Nikon’s “L” series digicams bear a striking resemblance (in both form and function) to Canon’s “A” series digital cameras, and there’s nothing wrong with that - imitation is, after all, the sincerest form of flattery. Canon’s “A” series digicams are justly famous for their practicality, flexibility, class leading performance, reasonable pricing, impressive build-quality, and amazing ease of use. The new Coolpix L12, the flagship of Nikon’s “L” family of entry-level digicams, is a sort of doppelganger for Canon’s nifty Powershot A550.
(view large image)
NUTS & BOLTS
The L12 doesn't provide an optical viewfinder so users are obliged to use the 2.5 inch (153,000 pixels) LCD screen for all framing/composition chores, plus image review and menu access. The L12’s LCD screen is fairly sharp (images look a bit grainy), relatively bright, hue accurate, and fluid. The LCD screen gains up (brightens) automatically in dim/low light (LCD brightness can also be adjusted via the set-up menu). The L12’s LCD info/status display provides all information the L12's target audience is likely to need. The L12’s LCD screen fades radically in bright outdoor lighting, but it is usable.
(view large image)
The L12 features a slightly below average quality f2.8-f4.7/5.7mm-17.1mm (35mm – 105mm equivalent) all glass 3X optical Zoom-Nikkor lens. When the camera is turned on the lens automatically telescopes out of the camera body. When the camera is powered down the lens fully retracts into the camera body and a built in lens cover slides into place to protect the front element.
(view large image)
The L12’s predecessor, the Coolpix L6, had an unexpectedly good f3.2-f5.3/6.3mm -19.2mm (38mm-116mm equivalent) Zoom-Nikkor. I’m not sure why Nikon switched out that marginally slower, but much better quality L6 zoom for the slightly faster mediocre optic that graces the L12. Operation is relatively quick and fairly quiet, but zooming is not very precise (I counted only 7 steps from wide-angle to telephoto). The L12's zoom exhibits very noticeable barrel distortion (straight lines bow out from the center at the wide-angle end of the zoom range). The L12 also displays some minor softness in the corners and very minor pin cushioning (straight lines bow in toward the center) at full telephoto. Chromatic aberration (purple fringing) is slightly above average at the wide-angle end of the zoom range, but I didn’t notice any vignetting (darkened corners).
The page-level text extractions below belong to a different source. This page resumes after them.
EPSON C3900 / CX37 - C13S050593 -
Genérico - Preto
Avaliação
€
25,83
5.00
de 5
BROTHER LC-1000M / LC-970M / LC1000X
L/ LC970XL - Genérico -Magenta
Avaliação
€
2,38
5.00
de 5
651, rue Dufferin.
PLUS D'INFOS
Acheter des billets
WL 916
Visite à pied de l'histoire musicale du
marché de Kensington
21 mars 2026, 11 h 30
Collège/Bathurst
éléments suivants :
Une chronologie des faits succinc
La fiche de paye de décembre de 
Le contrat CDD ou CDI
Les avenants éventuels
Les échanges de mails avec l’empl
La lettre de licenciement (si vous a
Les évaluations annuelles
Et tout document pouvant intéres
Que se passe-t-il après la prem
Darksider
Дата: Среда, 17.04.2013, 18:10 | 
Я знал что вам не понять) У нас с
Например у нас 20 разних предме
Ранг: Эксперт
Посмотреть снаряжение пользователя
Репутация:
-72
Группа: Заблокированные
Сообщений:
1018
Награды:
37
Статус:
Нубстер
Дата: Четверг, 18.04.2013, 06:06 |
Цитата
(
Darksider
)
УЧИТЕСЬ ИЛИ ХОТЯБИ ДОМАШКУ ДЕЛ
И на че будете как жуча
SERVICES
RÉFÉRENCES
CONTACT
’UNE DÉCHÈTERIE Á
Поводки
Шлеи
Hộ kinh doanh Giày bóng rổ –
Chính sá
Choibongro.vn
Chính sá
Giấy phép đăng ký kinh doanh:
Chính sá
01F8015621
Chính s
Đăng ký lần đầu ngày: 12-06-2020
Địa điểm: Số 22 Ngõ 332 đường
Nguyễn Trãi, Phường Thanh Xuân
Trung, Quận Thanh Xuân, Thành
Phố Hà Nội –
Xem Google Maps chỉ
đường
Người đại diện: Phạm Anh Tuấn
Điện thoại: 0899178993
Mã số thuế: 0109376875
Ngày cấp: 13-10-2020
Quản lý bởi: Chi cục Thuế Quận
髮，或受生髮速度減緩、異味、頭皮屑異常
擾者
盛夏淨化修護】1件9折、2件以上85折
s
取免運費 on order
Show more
Minimum focusing distance (in macro mode) is 5.9 inches/15 centimeters (the L6’s zoom macro focused to 3.9 inches/10 centimeters) - close enough for e-bay shots, but not tight enough for dramatic bugs and flowers shots.
(view medium image) (view large image) Barrel distortion is noticeably higher than average (notice the curved appearance of the ovens).
Vibration Reduction/Optical Image Stabilization
Nikon calls their optical image stabilization system (OIS) Vibration Reduction (VR), but “…a rose by any other name” is still OIS. Built-in motion sensors detect camera movement and automatically shift lens elements to reduce or eliminate blurring. For example, if a shutter speed of 1/500th of a second is required to avoid the effects of camera shake (without OIS/VR) the L12 can capture a reasonably sharp image of the same subject, everything else being equal, at 1/125th of a second. Vibration Reduction/optical image stabilization provides an important benefit when shooting handheld outdoors in good light at maximum telephoto, where even the slightest camera movement is magnified. It can also be very helpful when shooting indoors - where higher shutter speeds (to overcome dim indoor lighting) may not be possible or would result in dark images with poor shadow/highlight detail. In addition, VR combined with higher sensitivity settings (like the L12’s ISO 1600 setting) significantly increases exposure options in low/natural light and dimly lit indoor venues - where flash is often prohibited. Unlike Canon’s image stabilized digicams (which provide four image stabilization options) the L12 provides only two VR modes – on or off.
Auto Focus (AF)
The L12's contrast detection AF system is a bit wonky, it will occasionally refuse to lock focus – for no apparent reason. Generally though, AF is accurate and relatively quick in good light. From scratch, the L12’s AF isn’t fast enough to capture serious action – but with pre-focus and a little planning (the shooter has to know what is going to happen and precisely where it is going to happen) it is possible to capture really fast action with the L12.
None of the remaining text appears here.